In Gelman & Hill, chapter 13 introduces the idea of allowing more than one regression coefficient to vary by group. They allow these coefficients to be correlated. In section 13.3, they introduce the scaled inverse-Wishart to model the covariance matrix of the the coefficients. In section 13.4, under the heading ‘Understanding correlations between group-level intercepts and slopes,’ they provide an example of correlated slope and intercept coefficients that they almost completely solve just be centering the data.

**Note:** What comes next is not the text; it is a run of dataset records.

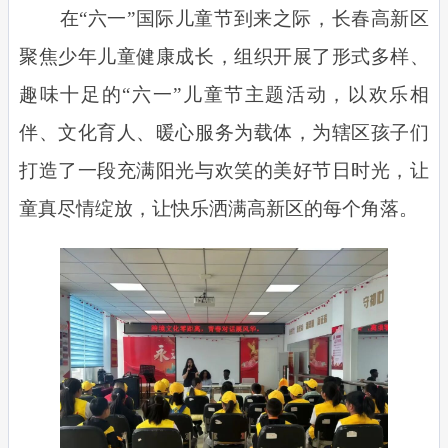
在
“六一”国际儿童节到来之际，长春高新区
聚焦少年儿童健康成长，组织开展了形式多样、
趣味十足的“六一”儿童节主题活动，以欢乐相
伴、文化育人、暖心服务为载体，为辖区孩子们
打造了一段充满阳光与欢笑的美好节日时光，让
童真尽情绽放，让快乐洒满高新区的每个角落。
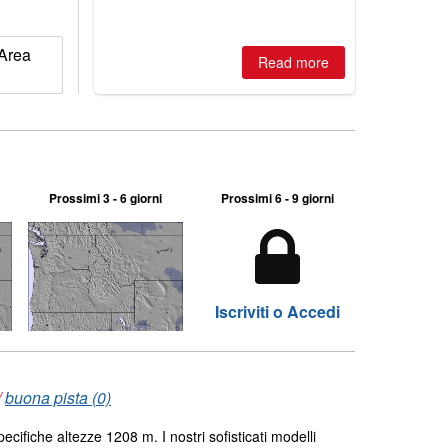
 Area
Read more
Prossimi 3 - 6 giorni
Prossimi 6 - 9 giorni
Iscriviti o Accedi
/
buona pista (0)
ecifiche altezze 1208 m. I nostri sofisticati modelli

With that context, I realized that I’ve seen many models which don’t bother modeling the covariance between group-level predictors:

The Varying Intercept/Varying Slope version of the Radon model from the pymc3 docs

The Hierarchical Model of the Premier League from my blog

The Hierarchical Model of Six Nations Rugby, from the pymc3 docs

I’m trying to wrap my mind around the implications of *not* modeling the covariance.

If I understand correctly, by not modeling the covariance, we’re in effect using an infinitely strong prior on the coefficients being independent. But in the soccer and rugby examples, I’d actually expect the attacking and defending strengths to be strongly correlated, so I’m not properly encoding all my prior knowledge into the model. This could come back to bite me, if, say, it was early in the season and based on results so far, there is a team that appears to be very strong in attack but very weak on defense; the model wouldn’t be able to rely on a) my prior knowledge that this is unlikely and b) any evidence provided by the other teams in the league that attacking and defending strength usually go together.

Am I thinking about this correctly? To make it more concrete - what is the worst thing that could happen from _not_modeling the covariance of these coefficients?